# Time to kick the fat!



## magpieV6 (Jul 29, 2008)

Hey peeps, little bit of my background. Up until September last year I worked as an aircraft engineer, which mainly meant standing at an engine! I'm happy with my bf so maybe I got a little comfy too. I now work at a garage as a valeter 3 days a week. 

Now, I have a crap metabolism but I don't eat alot of crap foods, but I do like a good drink which is one of the major contributes to my wobbly bits! 

I used to be very active before I got into cars, with my bf. I played football alot & drunk less! 

13 years later, I'm not fat but want to trim myself up after my bf told me he's concerned about my weight! That's enough determination for me!
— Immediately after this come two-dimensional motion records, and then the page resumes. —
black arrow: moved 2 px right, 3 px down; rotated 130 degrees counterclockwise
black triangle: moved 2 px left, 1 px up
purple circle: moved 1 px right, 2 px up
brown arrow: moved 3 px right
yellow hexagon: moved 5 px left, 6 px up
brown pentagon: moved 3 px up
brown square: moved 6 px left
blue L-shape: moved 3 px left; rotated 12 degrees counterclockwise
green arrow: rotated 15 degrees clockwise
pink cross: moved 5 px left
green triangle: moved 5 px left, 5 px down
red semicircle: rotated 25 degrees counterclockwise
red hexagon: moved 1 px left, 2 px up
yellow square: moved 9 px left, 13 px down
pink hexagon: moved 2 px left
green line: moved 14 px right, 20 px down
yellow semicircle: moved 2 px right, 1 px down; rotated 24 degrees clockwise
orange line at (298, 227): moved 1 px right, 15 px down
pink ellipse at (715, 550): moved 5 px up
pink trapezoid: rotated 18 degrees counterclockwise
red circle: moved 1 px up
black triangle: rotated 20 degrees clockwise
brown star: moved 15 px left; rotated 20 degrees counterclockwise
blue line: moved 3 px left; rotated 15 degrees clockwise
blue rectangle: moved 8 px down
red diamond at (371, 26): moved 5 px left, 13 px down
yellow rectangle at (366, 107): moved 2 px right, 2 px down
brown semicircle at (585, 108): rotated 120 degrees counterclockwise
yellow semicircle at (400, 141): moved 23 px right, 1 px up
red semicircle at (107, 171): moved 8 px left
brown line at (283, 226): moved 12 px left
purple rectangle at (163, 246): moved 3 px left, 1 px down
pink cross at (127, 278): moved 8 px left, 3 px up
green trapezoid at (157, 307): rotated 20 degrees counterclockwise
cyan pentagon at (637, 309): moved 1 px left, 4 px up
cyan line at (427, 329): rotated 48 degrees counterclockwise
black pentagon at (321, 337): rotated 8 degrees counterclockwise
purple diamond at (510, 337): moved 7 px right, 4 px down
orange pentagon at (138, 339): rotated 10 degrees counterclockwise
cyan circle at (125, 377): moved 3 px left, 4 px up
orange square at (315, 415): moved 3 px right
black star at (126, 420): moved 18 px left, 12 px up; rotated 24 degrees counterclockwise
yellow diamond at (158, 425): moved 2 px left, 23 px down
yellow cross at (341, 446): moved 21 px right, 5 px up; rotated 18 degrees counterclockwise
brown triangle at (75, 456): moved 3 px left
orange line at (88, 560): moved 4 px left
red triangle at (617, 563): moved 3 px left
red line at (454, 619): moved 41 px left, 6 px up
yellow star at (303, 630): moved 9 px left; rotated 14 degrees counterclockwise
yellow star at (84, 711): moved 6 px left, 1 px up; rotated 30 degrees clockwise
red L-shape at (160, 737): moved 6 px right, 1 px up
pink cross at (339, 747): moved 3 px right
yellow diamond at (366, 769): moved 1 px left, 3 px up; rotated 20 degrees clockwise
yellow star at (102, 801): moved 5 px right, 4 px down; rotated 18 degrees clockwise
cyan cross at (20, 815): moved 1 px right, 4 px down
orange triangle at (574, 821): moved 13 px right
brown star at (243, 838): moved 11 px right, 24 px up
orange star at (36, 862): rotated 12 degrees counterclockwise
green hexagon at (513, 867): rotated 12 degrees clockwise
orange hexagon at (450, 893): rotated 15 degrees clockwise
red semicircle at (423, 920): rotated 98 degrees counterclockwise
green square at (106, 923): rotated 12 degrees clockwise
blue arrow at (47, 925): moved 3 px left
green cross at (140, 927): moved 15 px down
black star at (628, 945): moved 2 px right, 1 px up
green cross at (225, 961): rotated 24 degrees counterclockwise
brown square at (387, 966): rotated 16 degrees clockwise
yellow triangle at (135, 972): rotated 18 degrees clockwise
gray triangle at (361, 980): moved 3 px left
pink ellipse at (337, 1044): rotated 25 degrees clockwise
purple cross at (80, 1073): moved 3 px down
So my work colleague lent me his cross trainer. I've only done 30 mins so far each night this week and the odd 15 mins here & there if I'm home. Sit ups usually after. 

Changed my eating habits, it's now granola /porridge for breakfast (I used to skip it) 

Lots of Apple's, pears, bananas during the day. 

Rivita with ham or a little cheese or a wholemeal tuna sandwich.

Salads, rice, lots of veg, salmon & chicken in the evenings. 

No alcahol during the week. 

I started this Monday & feel better already! 

Any tips? Not keen on joining a gym but would like to work out at home more? 

Cheers


----------



## polac5397 (Apr 16, 2014)

hi mags,

same here I went through a few months where I had a big health shock ( better now though) don't like going to gym but invested in focus t25 as suggested 25 minute workouts per day well worth the investment


----------



## SBM (Jul 4, 2013)

I'm just starting this type of regime too after getting "middle age spread"! I'm about to get on my bike again, do love the cycling and doing sit ups and press ups at home. Only advice I can give is, I have put a free app on my phone called "Noom" its basically a food monitor/record for you, very very simple. You put in some details about your height and weight, what you want to get to and your eating habits. Then you log what you consume every day against a target calorie/green food intake. Strangely this is helping as I do have now in the back of my mind how many calories I have left that day and it does stop me nipping to the sweet cupboard!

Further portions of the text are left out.